- Design Team: Behrang Behin, Ann Ha
- Client: Bonlieu Scène nationale Annecy
- City: Annecy
- Country: France
Text description provided by the architects. Installed for the annual Annecy Paysages Festival, Living Pavilion suspends an inverted garden overhead at the Notre Dame plaza in the old city center of Annecy, France. The pavilion employs a modular system of dairy crates as the framework for growing a planted surface on the underside of a three-sided open wooden structure. The modular design allows the plants to continue growing elsewhere after the pavilion has been disassembled, and for the pavilion to be regenerated in future years.

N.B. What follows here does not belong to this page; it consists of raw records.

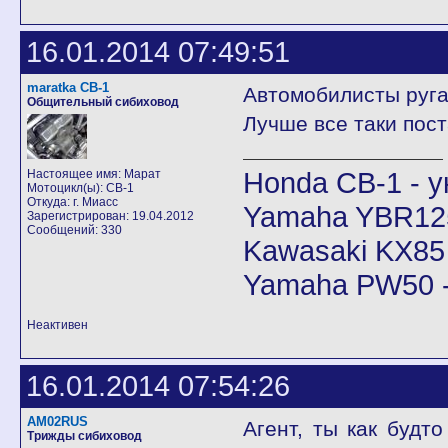
16.01.2014 07:49:51
maratka CB-1
Автомобилисты руга
Общительный сибиховод
Лучше все таки пост
Honda CB-1 - у
Настоящее имя: Марат
Мотоцикл(ы): CB-1
Откуда: г. Миасс
Yamaha YBR12
Зарегистрирован: 19.04.2012
Сообщений: 330
Kawasaki KX85
Yamaha PW50 -
Неактивен
16.01.2014 07:54:26
AM02RUS
Агент, ты как будт
Трижды сибиховод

Behin Ha was invited by Bonlieu Scène nationale Annecy to reinterpret their 2010 installation "Living Pavilion" on Governors Island in New York for the 2019 Annecy Paysages festival. Like the original, the installation in Annecy employs plastic dairy crates to support plants overhead. The Liriope plants are first cultivated in the crates in the upright position. The planted crates are then installed upside-down at the Pavilion, and removed at the end of the summer season to be cultivated in a suitable environment (and right-side-up) in anticipation of the next season. Thus the modular design of the plantings allows regeneration of the pavilion from year-to-year, and at different locations.
While the exterior shape of the pavilion recalls the hipped and gabled roof forms of the historic buildings of Annecy, the planted interior creates an unexpected suspended garden within the hardscape of the old city center. The garden of hanging shade-tolerant plants provides an environment maintained at a cooler temperature through a combination of shading and evapotranspiration. The geometric form of the pavilion - three sides of a cube tilted to contact the ground at three foundation points and warped slightly to elevate the structure - belies the organic nature of the experience within. The inverted lawn at the interior engages visitors and invites them to reconsider notions of nature within the context of the man-made.